De vuelta a casa, Paloma me dice que parece que haya habido una invasión zombie. Yo le respondo que a mí me parece más el fin de una guerra civil. Sobrevive una mesa del bar. Cuatro patas ya frágiles sostienen a dos obreros con cara de fumar cigarros de dos en dos. Entre el fango y la mugre, piden una cervecita. La engullen entre risas. Todos tenemos derecho a un banquete; ¿no, Platón? Aunque sea entre desgracia, unos whiskys o unas copas.

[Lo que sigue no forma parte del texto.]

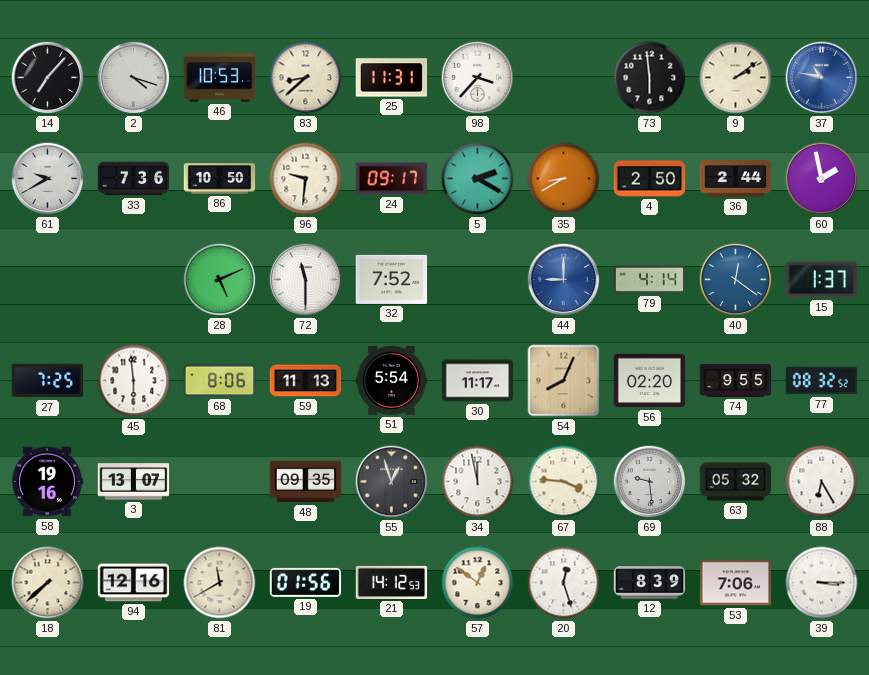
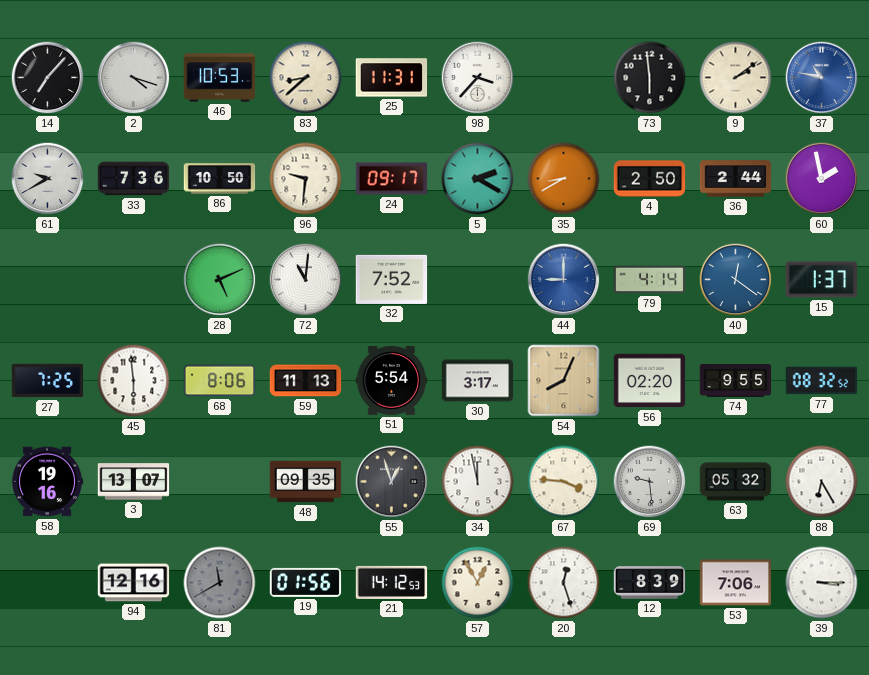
72: 11:30 -> 11:01
30: 11:17 -> 3:17
18: 7:38 -> none
81 dial: cream -> grey
57: 12:51 -> 12:55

Platón defiende que cuanto más se bebe, más alegre te pones. Claro que no quieres dejar de estar en el banquete. Ellos estaban hasta el final de la noche. La gente miraba desde fuera y seguían viendo a Sócrates dialogando, vino en mano, con el resto de comensales. Dice Platón que ahí está la felicidad: en compartirla con los demás. Yo veo algo de alcoholismo y soledad. Aún así, me quedo observando la postal que me ofrecen y deseo con todas mis fuerzas que se alargue en el tiempo, que no tengan que volver aún a la feina.
Leí a un tío en Twitter decir una chorrada que hoy me resuena: “También habría que donar tabaco a Valencia”. Son cientos los bares donde he visto amanecer a los ya cascados. Ese ritual divino que tanto he observado: el crujido de los cacaus, crac crac crac y el rechupeteo de les olives. Son cientas las veces que he visto sus cabezas voltearse hacia atrás para tomar ese chupito de cassalla o el famoso cremaet tras llenar sus estómagos con bocadillos del tamaño de un brazo. Possa’m un blanc i negre, un chivito o un almussafes. La cultura de "El Esmorzaret”. Acto seguido, un cigarrillo cae del cielo y se introduce en sus labios. De dos caladas he visto a valencianos fumarse un cigarro entero. Y, ala, a la feina. Han desaparecido los bares y, con ellos, los rituales. Ya no se oye el carraspeo. Ya no se oye el sonido de la cafetera, ni se mueven los brazos a modo de seña para pedir “la dolorosa”. A más de uno le vendría bien un cigarrito. Un banco donde sentarse, maldecir al cielo, escupir para arriba. Calada larga…. y sólo entonces, seguir. Esta es la gran historia de los fumadores. Fumar para sostener el minuto previo a que todo estalle.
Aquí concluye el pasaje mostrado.